Already in the summer of 2024, Hungary should preside over the Council of the European Union. Meanwhile, the EU is considering an option to deprive Hungary of its influence.
How can the EU deprive Hungary of the right to vote
Oleksandr Krayev, a "Ukrainian Prism" Foreign Policy Council expert, told 24 Kanal that the European Union has a key and legitimate argument to stop Hungary — the 2009 Lisbon Agreement.
Article 7 of this treaty states that any country that opposes the familiar politicians of the European Union, primarily on common political issues, foreign relations, and defence, can be left without the right to vote, attend meetings, and participate in making certain decisions. This is even though she is currently presiding, has a status, her representatives have positions there, etc.
Hungary depends on the EU.
Hungary is a beneficiary country; it receives more resources and funds from the European Union than it gives to the EU. Those ten billion, which were once frozen for Hungary because it was not ready to engage in adequate cooperation regarding the Ukraine issue, can still be frozen at any moment.
First, not all of these funds reached Hungary.
Secondly, these are not all the funds intended for this year's grant-holding countries.
Thirdly, Hungary is completely dependent on this money. More importantly, Orbán's voters depend on this money.
And now their voice must "resonate" to them.

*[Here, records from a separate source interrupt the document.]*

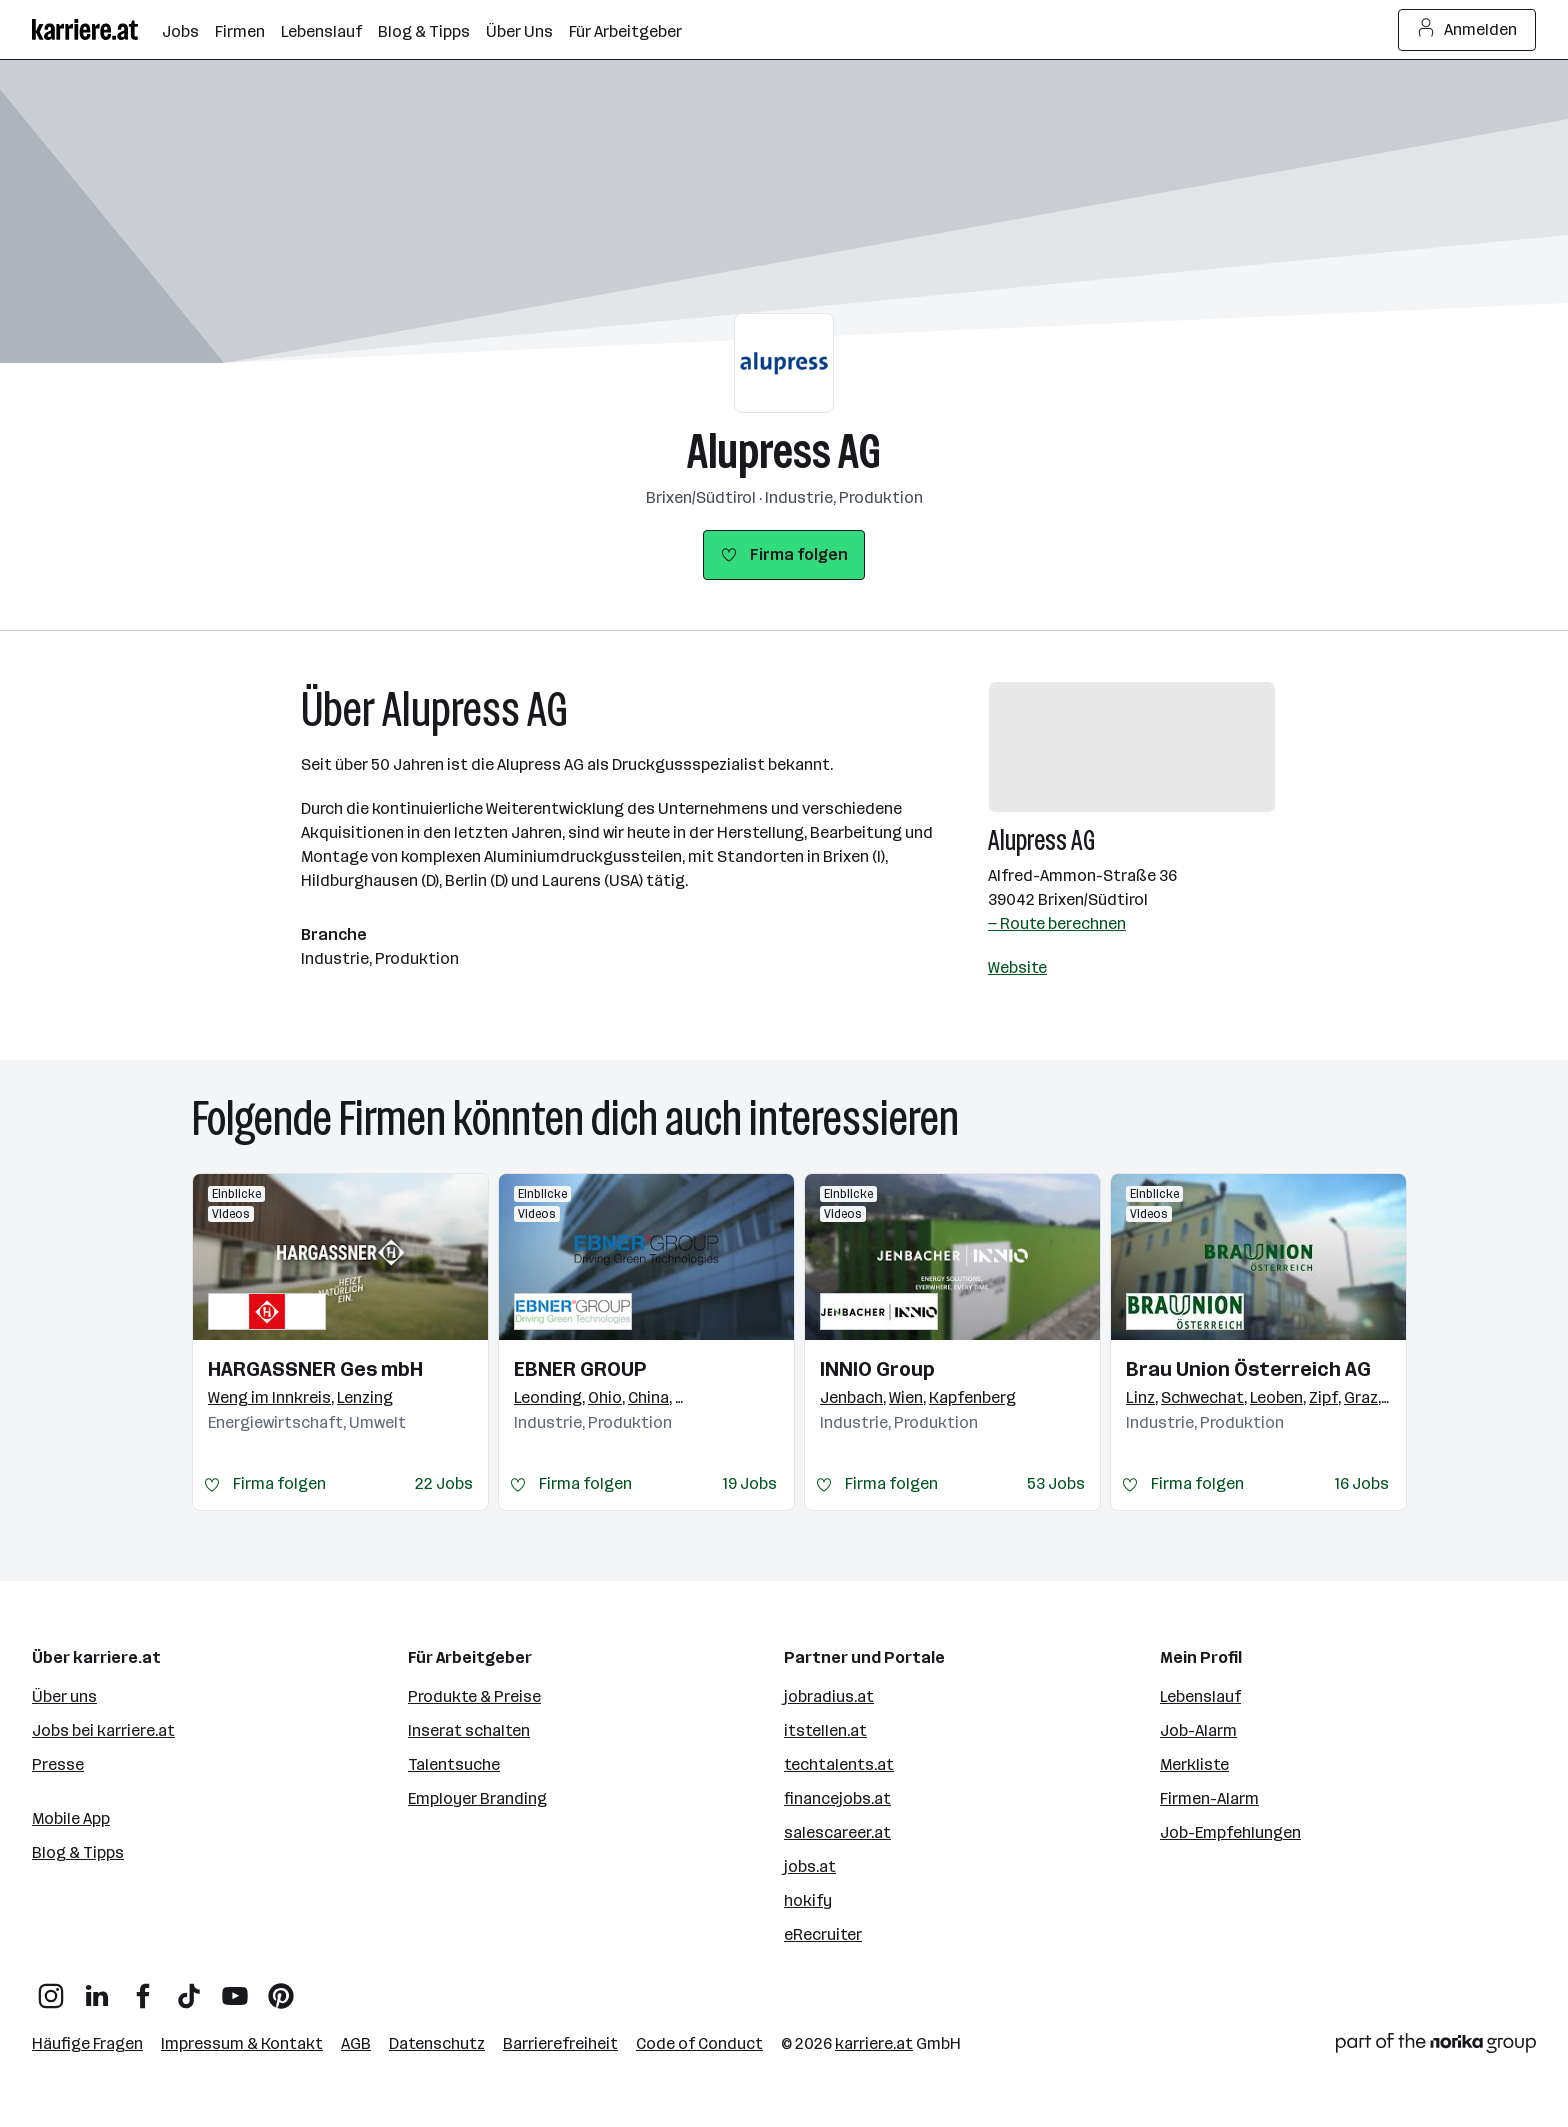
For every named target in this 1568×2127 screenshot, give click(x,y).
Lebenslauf (1200, 1696)
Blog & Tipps (78, 1852)
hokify (808, 1900)
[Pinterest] (281, 1988)
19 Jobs (750, 1483)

They should feel that the European Union is not ready to cooperate with them further with this position of their elected representative.
Orban's prospects
According to Oleksandr Krayev, Orban portrayed himself as the only negotiator with Trump after he visited the USA. It seems that all of Europe is afraid of Trump's arrival. They are preparing new military budgets and a new foreign policy, trying to maneuver in potentially chaotic conditions. They are trying to resist the fact that Trump will become president.
But whether he will succeed in this is still a huge question. Even though Trump's position changed, he remained as unpredictable as he was, and his position in Europe could change many times.
His isolationism, flirting with the theme of the European Union's and his policy's incomparability, quite quickly breaks against the wall of economic policy and is fastened with all the regulatory acts that the EU possesses.
The European Union of 2024 is not the European Union of the mid-2010s. Now, he is more determined to respond to such provocations, stop such populists, and take a more proactive approach.